* [Required action]: From the records below, print exactly the lines starting at the one containing "4. Как QX50" and ending at the one containing "33,791 okuma, 11.09.2024 16:00", ends included, and nothing else.

* [Data shown]:
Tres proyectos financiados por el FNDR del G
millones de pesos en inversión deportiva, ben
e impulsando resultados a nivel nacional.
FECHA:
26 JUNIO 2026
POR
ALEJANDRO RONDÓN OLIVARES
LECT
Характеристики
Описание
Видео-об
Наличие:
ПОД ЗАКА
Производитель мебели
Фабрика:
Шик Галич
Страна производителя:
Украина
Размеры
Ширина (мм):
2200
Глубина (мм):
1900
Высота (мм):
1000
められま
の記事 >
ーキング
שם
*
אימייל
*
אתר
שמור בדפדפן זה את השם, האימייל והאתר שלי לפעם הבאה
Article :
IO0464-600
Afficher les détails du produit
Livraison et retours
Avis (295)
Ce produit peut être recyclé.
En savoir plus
...
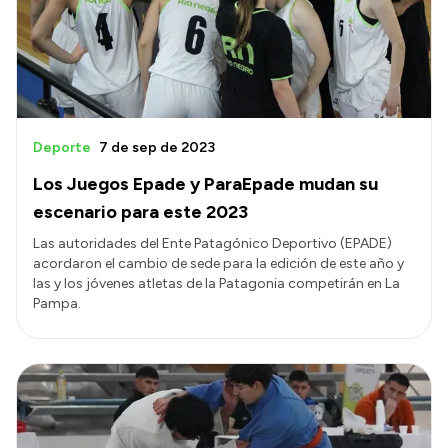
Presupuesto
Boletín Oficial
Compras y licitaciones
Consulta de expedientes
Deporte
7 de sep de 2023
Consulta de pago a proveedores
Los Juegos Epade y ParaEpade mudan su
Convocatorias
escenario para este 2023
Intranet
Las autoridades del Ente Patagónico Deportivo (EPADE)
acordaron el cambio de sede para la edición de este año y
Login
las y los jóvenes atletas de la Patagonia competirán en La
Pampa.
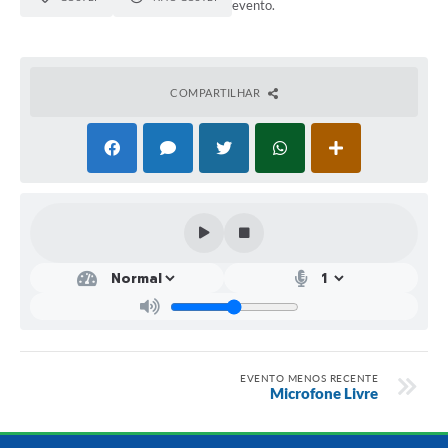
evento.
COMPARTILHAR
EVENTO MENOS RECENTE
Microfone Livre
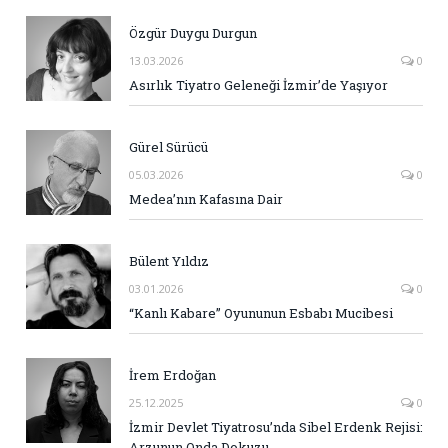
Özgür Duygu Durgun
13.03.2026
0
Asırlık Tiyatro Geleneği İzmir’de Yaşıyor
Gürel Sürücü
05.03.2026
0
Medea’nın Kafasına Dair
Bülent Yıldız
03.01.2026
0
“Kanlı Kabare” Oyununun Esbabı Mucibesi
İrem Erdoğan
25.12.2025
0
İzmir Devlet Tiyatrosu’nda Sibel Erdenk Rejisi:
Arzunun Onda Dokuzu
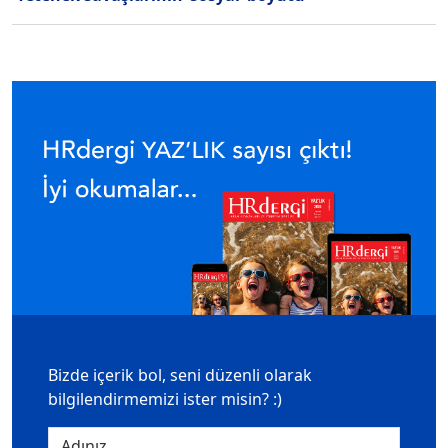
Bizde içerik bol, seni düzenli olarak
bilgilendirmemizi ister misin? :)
...
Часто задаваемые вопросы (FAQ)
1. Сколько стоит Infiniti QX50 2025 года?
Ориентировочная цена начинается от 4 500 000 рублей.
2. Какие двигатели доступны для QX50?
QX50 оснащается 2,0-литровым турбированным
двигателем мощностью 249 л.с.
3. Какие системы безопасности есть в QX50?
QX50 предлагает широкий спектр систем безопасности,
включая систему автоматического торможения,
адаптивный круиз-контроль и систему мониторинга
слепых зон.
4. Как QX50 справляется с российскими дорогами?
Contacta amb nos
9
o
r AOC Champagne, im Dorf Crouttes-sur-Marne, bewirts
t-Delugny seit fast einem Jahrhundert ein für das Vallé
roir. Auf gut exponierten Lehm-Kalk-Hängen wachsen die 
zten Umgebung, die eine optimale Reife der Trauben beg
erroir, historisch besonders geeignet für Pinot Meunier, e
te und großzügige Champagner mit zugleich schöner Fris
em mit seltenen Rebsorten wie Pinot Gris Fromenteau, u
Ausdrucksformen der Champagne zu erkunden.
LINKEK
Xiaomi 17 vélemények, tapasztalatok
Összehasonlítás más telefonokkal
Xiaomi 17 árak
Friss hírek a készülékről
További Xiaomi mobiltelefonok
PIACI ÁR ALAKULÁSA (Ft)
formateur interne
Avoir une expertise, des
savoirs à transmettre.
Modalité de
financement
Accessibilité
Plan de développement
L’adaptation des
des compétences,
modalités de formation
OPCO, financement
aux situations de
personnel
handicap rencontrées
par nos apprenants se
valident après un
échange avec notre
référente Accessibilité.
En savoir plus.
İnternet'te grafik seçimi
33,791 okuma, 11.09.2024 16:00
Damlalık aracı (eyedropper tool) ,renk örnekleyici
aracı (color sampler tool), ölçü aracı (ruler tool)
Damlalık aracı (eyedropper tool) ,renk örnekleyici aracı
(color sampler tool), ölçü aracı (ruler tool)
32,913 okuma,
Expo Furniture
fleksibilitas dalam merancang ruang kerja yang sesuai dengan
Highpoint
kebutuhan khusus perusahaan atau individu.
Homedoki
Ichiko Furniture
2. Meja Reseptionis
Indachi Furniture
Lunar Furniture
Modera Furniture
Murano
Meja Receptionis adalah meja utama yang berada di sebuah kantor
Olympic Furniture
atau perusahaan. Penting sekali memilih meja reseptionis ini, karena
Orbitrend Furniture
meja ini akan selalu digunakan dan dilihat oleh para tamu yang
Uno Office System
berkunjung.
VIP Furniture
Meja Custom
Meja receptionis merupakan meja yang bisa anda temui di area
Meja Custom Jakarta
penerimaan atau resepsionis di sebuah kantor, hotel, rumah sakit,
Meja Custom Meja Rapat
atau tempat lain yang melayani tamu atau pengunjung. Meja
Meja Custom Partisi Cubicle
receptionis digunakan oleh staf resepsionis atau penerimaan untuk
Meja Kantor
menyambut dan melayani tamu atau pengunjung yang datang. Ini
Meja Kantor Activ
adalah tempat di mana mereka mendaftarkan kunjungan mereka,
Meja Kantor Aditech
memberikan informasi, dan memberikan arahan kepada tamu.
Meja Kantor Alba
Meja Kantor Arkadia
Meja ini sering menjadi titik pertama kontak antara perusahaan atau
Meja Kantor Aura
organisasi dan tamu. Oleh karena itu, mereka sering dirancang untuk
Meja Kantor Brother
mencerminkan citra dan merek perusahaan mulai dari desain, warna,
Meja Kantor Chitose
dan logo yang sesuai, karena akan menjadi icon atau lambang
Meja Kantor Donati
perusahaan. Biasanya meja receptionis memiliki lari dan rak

* [Written response]:
4. Как QX50 справляется с российскими дорогами?
Contacta amb nos
9
o
r AOC Champagne, im Dorf Crouttes-sur-Marne, bewirts
t-Delugny seit fast einem Jahrhundert ein für das Vallé
roir. Auf gut exponierten Lehm-Kalk-Hängen wachsen die 
zten Umgebung, die eine optimale Reife der Trauben beg
erroir, historisch besonders geeignet für Pinot Meunier, e
te und großzügige Champagner mit zugleich schöner Fris
em mit seltenen Rebsorten wie Pinot Gris Fromenteau, u
Ausdrucksformen der Champagne zu erkunden.
LINKEK
Xiaomi 17 vélemények, tapasztalatok
Összehasonlítás más telefonokkal
Xiaomi 17 árak
Friss hírek a készülékről
További Xiaomi mobiltelefonok
PIACI ÁR ALAKULÁSA (Ft)
formateur interne
Avoir une expertise, des
savoirs à transmettre.
Modalité de
financement
Accessibilité
Plan de développement
L’adaptation des
des compétences,
modalités de formation
OPCO, financement
aux situations de
personnel
handicap rencontrées
par nos apprenants se
valident après un
échange avec notre
référente Accessibilité.
En savoir plus.
İnternet'te grafik seçimi
33,791 okuma, 11.09.2024 16:00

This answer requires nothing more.